# WoC vs Skaven 3k - and meta - advice sought



## reubiedoo (Mar 21, 2009)

Long story short I am Starting WoC and my first battle will against Skaven at 3000 points, in about a week.

I have no models, and will be buying everything I need in the near future. Against an anticipated arsenal of warp-lightning I thought Kholek might be a good choice, but the other armies I face regularly are HE DE and VC, and he is pretty useless against all those, so don't know if I want to shell out for him.

Any advice would be appreciated. Atm I am probably going to to be taking 3 Nurgle Sorcerers - undecided on Lords - and Trolls and KhorneHalberd and NurgeGW Warriors as my core, with big units of Skullcrushers.

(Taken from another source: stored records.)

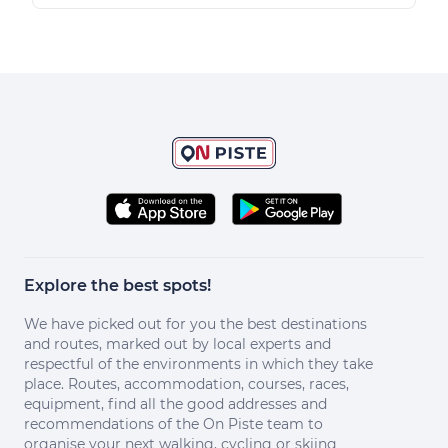
Explore the best spots!
We have picked out for you the best destinations
and routes, marked out by local experts and
respectful of the environments in which they take
place. Routes, accommodation, courses, races,
equipment, find all the good addresses and
recommendations of the On Piste team to
organise your next walking, cycling or skiing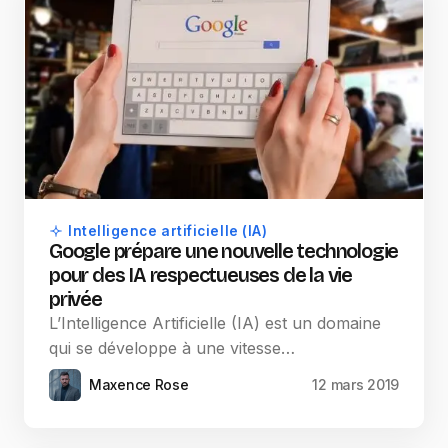
Intelligence artificielle (IA)
Google prépare une nouvelle technologie
pour des IA respectueuses de la vie
privée
L’Intelligence Artificielle (IA) est un domaine
qui se développe à une vitesse…
Maxence Rose
12 mars 2019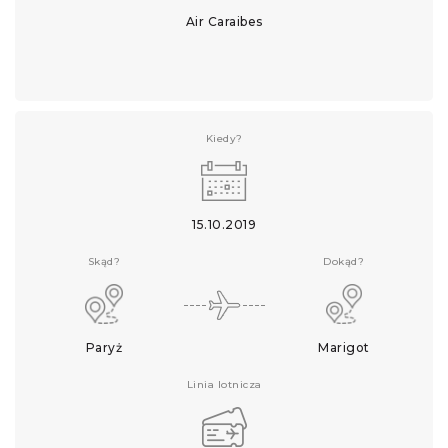
Air Caraibes
Kiedy?
15.10.2019
Skąd?
Dokąd?
Paryż
Marigot
Linia lotnicza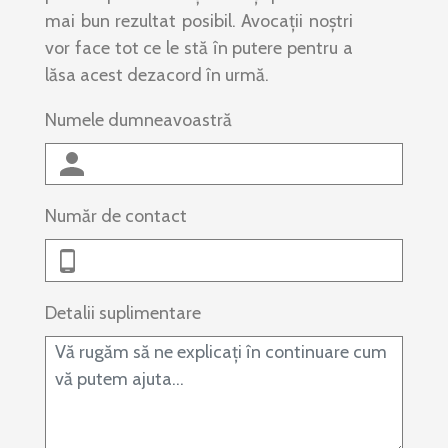
mai bun rezultat posibil. Avocații noștri
vor face tot ce le stă în putere pentru a
lăsa acest dezacord în urmă.
Numele dumneavoastră
Număr de contact
Detalii suplimentare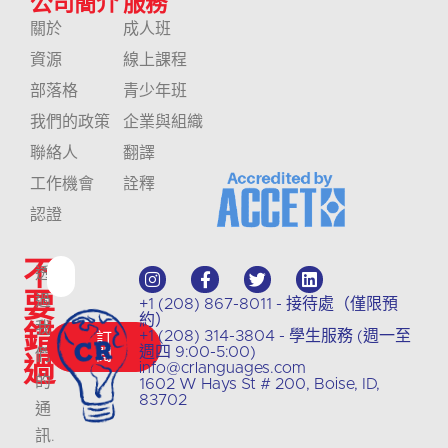
公司簡介
服務
關於
成人班
資源
線上課程
部落格
青少年班
我們的政策
企業與組織
聯絡人
翻譯
工作機會
詮釋
認證
不
透
要
過
+1 (208) 867-8011 - 接待處（僅限預
約）
錯
我
+1 (208) 314-3804 - 學生服務 (週一至
訂
週四 9:00-5:00)
們
閱
過
info@crlanguages.com
的
1602 W Hays St # 200, Boise, ID,
83702
通
訊
.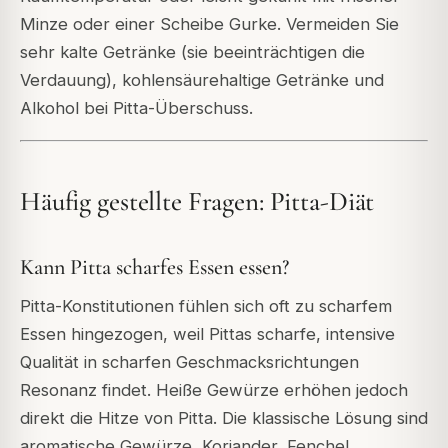
Minze oder einer Scheibe Gurke. Vermeiden Sie
sehr kalte Getränke (sie beeinträchtigen die
Verdauung), kohlensäurehaltige Getränke und
Alkohol bei Pitta-Überschuss.
Häufig gestellte Fragen: Pitta-Diät
Kann Pitta scharfes Essen essen?
Pitta-Konstitutionen fühlen sich oft zu scharfem
Essen hingezogen, weil Pittas scharfe, intensive
Qualität in scharfen Geschmacksrichtungen
Resonanz findet. Heiße Gewürze erhöhen jedoch
direkt die Hitze von Pitta. Die klassische Lösung sind
aromatische Gewürze, Koriander, Fenchel,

Any advice for future engagements with Elves of all flavours and Vampire Counts would also be warmly recieved.

Thanks in advance for any suggestions.

R


----------



## DivineEdge (May 31, 2012)

I can tell you right now that 3 nurgle sorcerers is repetitive, you don't need that many. Festus is a great option if you want the nurgle spells, because he'll also give his unit the constant 5+ regen, which is a big deal. 

Kholek is cool, but is a big points commitment, and means no sorc. lord. 

Also, a battle standard bearer of some kind isn't a necessity, but is pretty darn good. 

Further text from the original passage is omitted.